Uit de beoordeling 2011 is niet duidelijk en ondubbelzinnig gebleken dat appellant al op een eerder moment dan 1 december 2011 boven de norm functioneerde én de verwachte geschiktheid had voor de functie van [functie B]. Uit die beoordeling blijkt veeleer dat appellant de verwachte geschiktheid pas had ten tijde van het vaststellen van de beoordeling.
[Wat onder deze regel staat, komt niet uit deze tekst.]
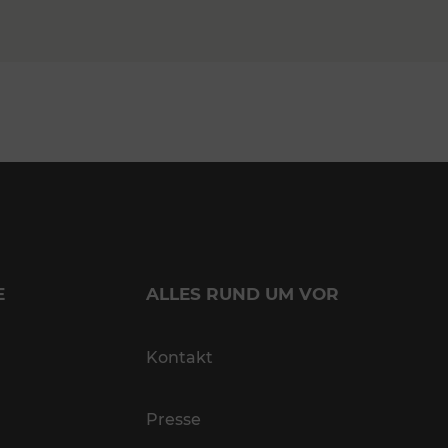
E
ALLES RUND UM VOR
Kontakt
Presse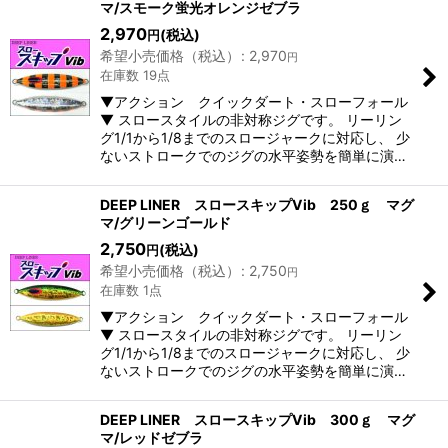
マ/スモーク蛍光オレンジゼブラ
2,970
(税込)
円
希望小売価格（税込）
:
2,970
円
在庫数 19点
▼アクション クイックダート・スローフォール
▼ スロースタイルの非対称ジグです。 リーリン
グ1/1から1/8までのスロージャークに対応し、 少
ないストロークでのジグの水平姿勢を簡単に演…
DEEP LINER スロースキップVib 250ｇ マグ
マ/グリーンゴールド
2,750
(税込)
円
希望小売価格（税込）
:
2,750
円
在庫数 1点
▼アクション クイックダート・スローフォール
▼ スロースタイルの非対称ジグです。 リーリン
グ1/1から1/8までのスロージャークに対応し、 少
ないストロークでのジグの水平姿勢を簡単に演…
DEEP LINER スロースキップVib 300ｇ マグ
マ/レッドゼブラ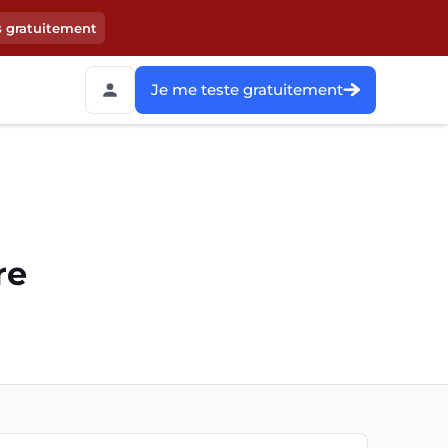
s gratuitement
Je me teste gratuitement
re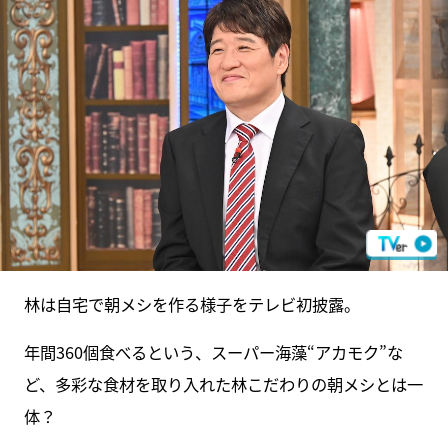
林は自宅で朝メシを作る様子をテレビ初披露。
年間360個食べるという、スーパー海藻“アカモク”な
ど、多彩な食材を取り入れた林こだわりの朝メシとは一
体？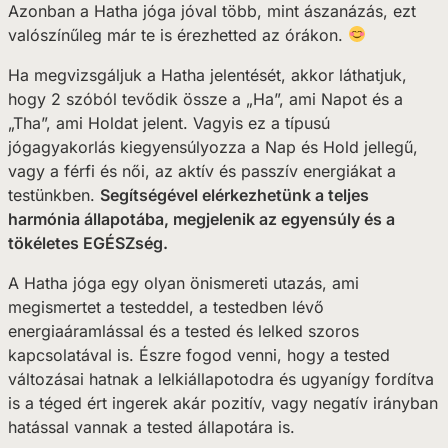
Azonban a Hatha jóga jóval több, mint ászanázás, ezt
valószínűleg már te is érezhetted az órákon.
Ha megvizsgáljuk a Hatha jelentését, akkor láthatjuk,
hogy 2 szóból tevődik össze a „Ha”, ami Napot és a
„Tha”, ami Holdat jelent. Vagyis ez a típusú
jógagyakorlás kiegyensúlyozza a Nap és Hold jellegű,
vagy a férfi és női, az aktív és passzív energiákat a
testünkben.
Segítségével elérkezhetünk a teljes
harmónia állapotába, megjelenik az egyensúly és a
tökéletes EGÉSZség.
A Hatha jóga egy olyan önismereti utazás, ami
megismertet a testeddel, a testedben lévő
energiaáramlással és a tested és lelked szoros
kapcsolatával is. Észre fogod venni, hogy a tested
változásai hatnak a lelkiállapotodra és ugyanígy fordítva
is a téged ért ingerek akár pozitív, vagy negatív irányban
hatással vannak a tested állapotára is.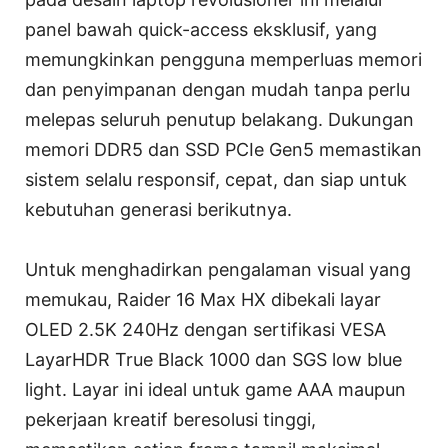
panel bawah quick-access eksklusif, yang
memungkinkan pengguna memperluas memori
dan penyimpanan dengan mudah tanpa perlu
melepas seluruh penutup belakang. Dukungan
memori DDR5 dan SSD PCIe Gen5 memastikan
sistem selalu responsif, cepat, dan siap untuk
kebutuhan generasi berikutnya.
Untuk menghadirkan pengalaman visual yang
memukau, Raider 16 Max HX dibekali layar
OLED 2.5K 240Hz dengan sertifikasi VESA
LayarHDR True Black 1000 dan SGS low blue
light. Layar ini ideal untuk game AAA maupun
pekerjaan kreatif beresolusi tinggi,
Als afsluitende opmerking over de verwachte geschiktheid is immers vermeld dat de teamleiding appellant heeft gefaciliteerd in het volgen van de opleiding senior politiemedewerker, waaruit vertrouwen spreekt in zijn ontwikkelpotentieel. Uit de beoordeling 2011 volgt dat appellant na de beoordelingsperiode is gestart met deze opleiding.
4.9.2.
Nu de uitvoeringsdatum, 1 december 2011, vóór de aanvraagdatum ligt en niet is gebleken dat appellant al vóór de uitvoeringsdatum aan alle voorwaarden voldeed, dient appellant met ingang van 1 december 2011 te worden bevorderd tot [functie B].
5. Aanleiding bestaat om de korpschef te veroordelen in de proceskosten van appellant. Deze worden begroot op € 992,- in beroep en op € 744,- in hoger beroep wegens beroepsmatig verleende rechtsbijstand.

BESLISSING

De Centrale Raad van Beroep
- vernietigt de aangevallen uitspraak, voor zover aangevochten;
- verklaart het beroep tegen het besluit van 25 maart 2014 gegrond en vernietigt dat besluit
voor zover daarin als datum voor doorstroming naar de functie van [functie B] is
vermeld 1 maart 2012;
- stelt deze datum vast op 1 december 2011 en bepaalt dat deze uitspraak in zoverre in de
plaats treedt van het vernietigde deel van het besluit van 25 maart 2014;
- bepaalt dat de korpschef aan appellant het in hoger beroep betaalde griffierecht van € 246,-
vergoedt;
- veroordeelt de korpschef in de proceskosten van appellant tot een bedrag van € 1.736,-.
Deze uitspraak is gedaan door N.J. van Vulpen-Grootjans als voorzitter en J.N.A. Bootsma en M.C.D. Embregts als leden, in tegenwoordigheid van B. Fotchind als griffier. De beslissing is uitgesproken in het openbaar op 31 maart 2016.